Copy out each line below in which the string "також" appears.
Start of Data for review
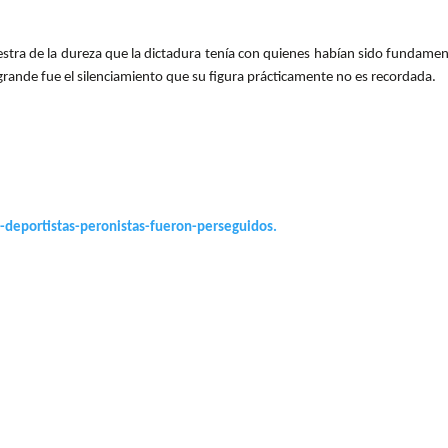
stra de la dureza que la dictadura tenía con quienes habían sido fundament
grande fue el silenciamiento que su figura prácticamente no es recordada.
deportistas-peronistas-fueron-perseguidos.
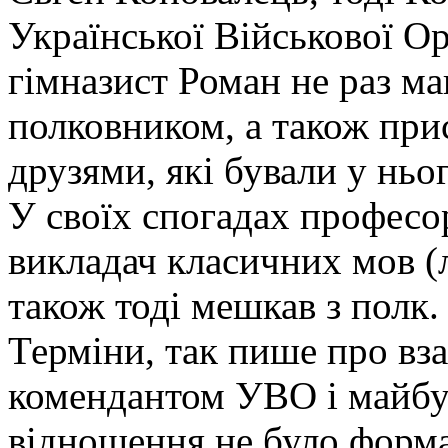
Української Військової Ор
гімназист Роман не раз м
полковником, а також прис
друзями, які бували у ньог
У своїх спогадах професо
викладач класичних мов (л
також тоді мешкав з полк
Терміни, так пише про вз
комендантом УВО і майб
відношення не було форма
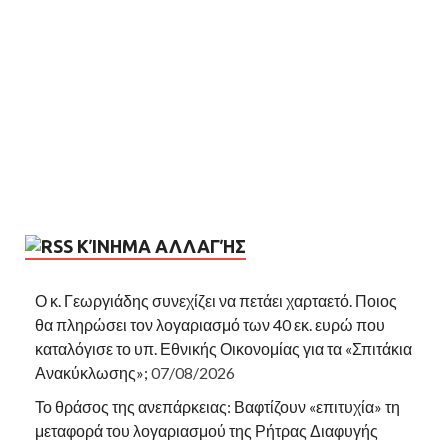
ΚΊΝΗΜΑ ΑΛΛΑΓΉΣ
Ο κ. Γεωργιάδης συνεχίζει να πετάει χαρταετό. Ποιος
θα πληρώσει τον λογαριασμό των 40 εκ. ευρώ που
καταλόγισε το υπ. Εθνικής Οικονομίας για τα «Σπιτάκια
Ανακύκλωσης»;
07/08/2026
Το θράσος της ανεπάρκειας: Βαφτίζουν «επιτυχία» τη
μεταφορά του λογαριασμού της Ρήτρας Διαφυγής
End of Data for review
— Written solution —
полковником, а також прис
також тоді мешкав з полк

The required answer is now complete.